Density vs criticality inversion: the densest categories (security noise, marketing) carry the lowest signal-per-message. The sparsest (compliance, financial transactional, recruiter) carry the highest. The CT102 archive holds all of it — Heimerdinger needs the dense noise distribution to learn suppression; the sparse high-criticality threads are where Bulma/Zuko/Madara/Iroh draw signal.

Verdict

ENDORSE the locked plan. Single canonical archive on CT102 at /mnt/data/hinata/mail-archive/, append-only, full history preserved (Mac archive folds in during consolidation). Every downstream consumer above reads from this one surface. The 1y window in the dispatch is an OAuth stability probe — retention is full history.

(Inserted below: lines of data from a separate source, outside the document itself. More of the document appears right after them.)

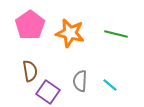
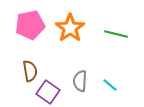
pink pentagon: rotated 24 degrees clockwise
orange star: moved 5 px up; rotated 24 degrees clockwise
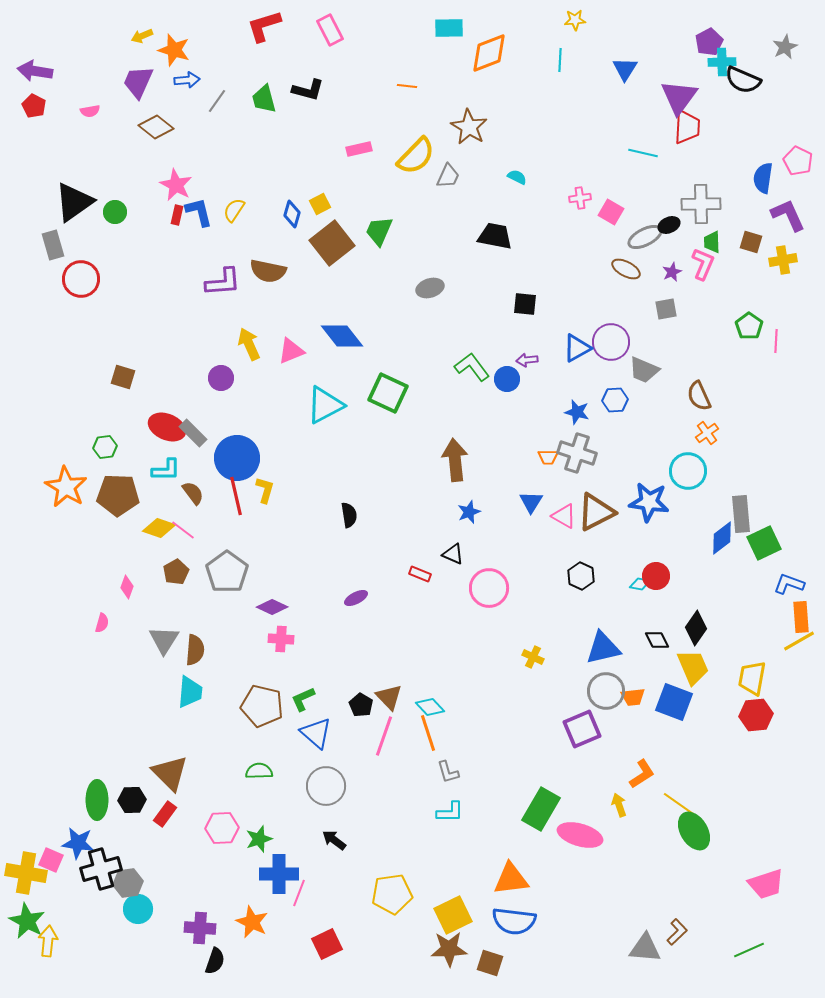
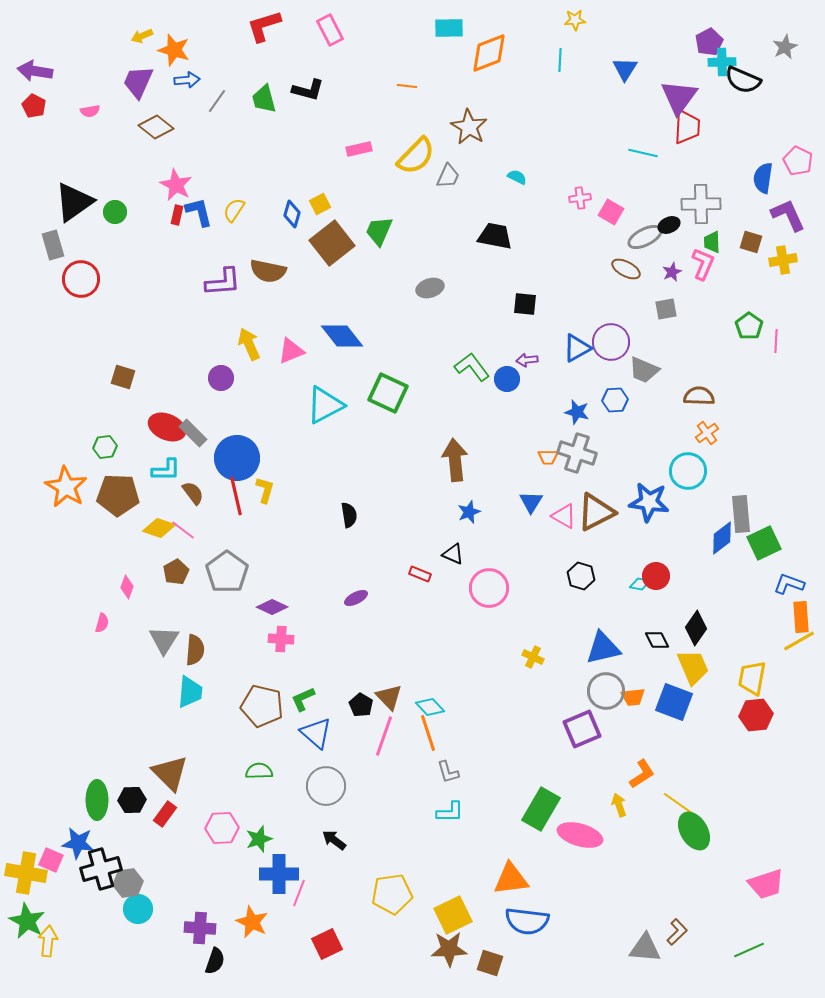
brown semicircle at (699, 396): rotated 116 degrees clockwise
black hexagon at (581, 576): rotated 8 degrees counterclockwise
blue semicircle at (514, 921): moved 13 px right
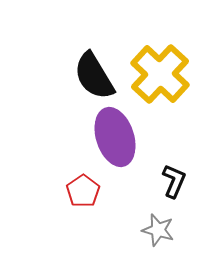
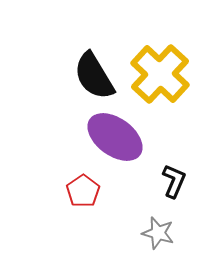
purple ellipse: rotated 36 degrees counterclockwise
gray star: moved 3 px down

Rationale collapsed to three points:

  1. One surface, all consumers. Heimerdinger trains incrementally against the full tree. Bulma's HMRC lookback resolves against the full tree. Recency-biased consumers (Zuko, Madara, Itachi, Dragonite, Brook/Hange) read the recent tail of the same tree. No fork.
  2. The Mac archive moves in, it does not stay parallel. Per the consolidation how-to §1.1, ~/Sandpit/hinata/resources/email-poller/ migrates to the CT102-mounted archive under _mac-import/ with sha1→sha256 re-hash on the way in. The deep history is preserved by virtue of moving — not by being held in a separate "historical" tree.
  3. OAuth stability is the right thing to probe with a 1y pull. Pagination, refresh-token rotation, throttle handling, and credential-cache discipline are the surfaces a year-wide pull exercises. That probe is independent of retention policy.
  • Commanders affected: Heimerdinger (training corpus), Bulma (tax lookback + debt datapoint), Zuko (recruiter timeline), Madara (surveillance), Itachi (credentials), Dragonite (calendar), Iroh/Urahara (digest + surfacing)
  • Projects gated: email-intelligence evolution plan (Phase 1 classifier training against full CT102 corpus); £80k+ job search (Zuko's recruiter timeline served by the recent tail)
  • Doctrine touchpoints: supreme-court/runtime/email-deletion-heuristic.md; supreme-court/runtime/container-storage-strategy.md; supreme-court/runtime/calendar-architecture.md
  • Coordination: Trunks owns the technical backpop plan (how-to_mail-poller-consolidation-and-backpop.md). Iroh owns the dashboard surfacing spec (how-to_mail-poller-context-advisory.md).
  • Closed threads: London Mutual Credit Union (loan agreement → Bulma debt-datapoint assimilation, 2026-06-14).